In May, the U.S. Food and Drug Administration approved Sandoz's application to sell Toprol-XL in a 50-milligram dose. Spokeswoman Rachel Spielman said the company isn't yet selling Toprol-XL in the 50-milligram form. She declined to comment further.
Sandoz Shares Profits
In May, Watson sold Sandoz its rights to be the first to sell generic Toprol-XL in a 50-milligram dose. In return, Watson gets a share of profits from Sandoz.
The FDA also approved KV Pharmaceutical's request to sell the drug in 100-milligram and 200-milligram doses.
In today's ruling, the U.S. Court of Appeals for the Federal Circuit said in a 2-to-1 decision that one of the patents for the drug covers the same thing as a different patent that expired.

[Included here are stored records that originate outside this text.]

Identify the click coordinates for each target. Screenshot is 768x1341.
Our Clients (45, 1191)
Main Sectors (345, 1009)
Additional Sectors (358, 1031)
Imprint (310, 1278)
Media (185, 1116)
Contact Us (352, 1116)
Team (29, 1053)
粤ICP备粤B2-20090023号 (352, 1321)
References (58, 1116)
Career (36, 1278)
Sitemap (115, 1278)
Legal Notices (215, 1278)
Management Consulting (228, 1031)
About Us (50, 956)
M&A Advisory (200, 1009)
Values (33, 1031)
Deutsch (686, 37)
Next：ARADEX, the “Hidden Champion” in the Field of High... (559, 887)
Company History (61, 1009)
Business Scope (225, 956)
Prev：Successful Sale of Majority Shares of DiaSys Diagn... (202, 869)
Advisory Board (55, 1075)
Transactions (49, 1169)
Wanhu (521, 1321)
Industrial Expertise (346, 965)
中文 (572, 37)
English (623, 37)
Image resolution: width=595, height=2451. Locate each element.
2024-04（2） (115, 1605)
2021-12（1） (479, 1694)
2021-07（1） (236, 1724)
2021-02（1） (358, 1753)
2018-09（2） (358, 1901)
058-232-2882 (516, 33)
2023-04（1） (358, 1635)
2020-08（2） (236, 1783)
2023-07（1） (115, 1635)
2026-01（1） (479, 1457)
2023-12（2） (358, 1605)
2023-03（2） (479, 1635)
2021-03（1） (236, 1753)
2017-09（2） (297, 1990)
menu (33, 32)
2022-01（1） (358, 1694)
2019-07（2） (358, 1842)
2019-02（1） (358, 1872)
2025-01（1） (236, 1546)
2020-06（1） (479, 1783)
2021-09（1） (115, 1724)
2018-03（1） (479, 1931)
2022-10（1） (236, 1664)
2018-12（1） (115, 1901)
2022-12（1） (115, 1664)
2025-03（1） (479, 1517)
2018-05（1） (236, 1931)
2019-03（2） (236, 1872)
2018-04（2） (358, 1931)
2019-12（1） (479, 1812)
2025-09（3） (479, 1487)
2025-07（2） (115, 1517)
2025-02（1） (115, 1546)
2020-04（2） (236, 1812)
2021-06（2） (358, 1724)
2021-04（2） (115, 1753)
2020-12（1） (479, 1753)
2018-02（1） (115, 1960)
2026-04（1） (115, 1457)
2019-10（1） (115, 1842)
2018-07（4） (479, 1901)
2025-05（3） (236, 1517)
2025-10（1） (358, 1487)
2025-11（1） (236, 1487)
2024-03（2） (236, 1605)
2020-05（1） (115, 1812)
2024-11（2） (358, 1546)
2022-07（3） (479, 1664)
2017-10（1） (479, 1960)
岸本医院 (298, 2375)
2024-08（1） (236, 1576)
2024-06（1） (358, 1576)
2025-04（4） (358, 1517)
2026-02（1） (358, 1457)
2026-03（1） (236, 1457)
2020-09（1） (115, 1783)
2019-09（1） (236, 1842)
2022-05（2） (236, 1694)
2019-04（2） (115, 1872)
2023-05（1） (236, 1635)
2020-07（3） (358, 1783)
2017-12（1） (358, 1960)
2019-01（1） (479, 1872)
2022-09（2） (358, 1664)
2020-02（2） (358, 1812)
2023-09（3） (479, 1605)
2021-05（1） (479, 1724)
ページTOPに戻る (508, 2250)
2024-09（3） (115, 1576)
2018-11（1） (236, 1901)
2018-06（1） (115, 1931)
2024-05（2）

The court sent the case back to a lower court to determine whether the invalidated patent and a third patent also should be deemed unenforceable. Those deliberations, which won't block rivals from selling generic versions, might determine legal fees in the case.
AstraZeneca's American depositary receipts, each representing one ordinary share, fell 4 cents to $55.55 in New York Stock Exchange composite trading.
Novartis ADRs, each worth one ordinary share, fell 30 cents to $54.69. Shares of Watson Pharmaceuticals, based in Corona, California, rose 37 cents to $33.05. St. Louis-based KV Pharmaceutical's shares fell 2 cents to $28.78.
The case is In Re Metoprolol Succinate Patent Litigation, 06-1254, U.S. Court of Appeals for the Federal Circuit (Washington).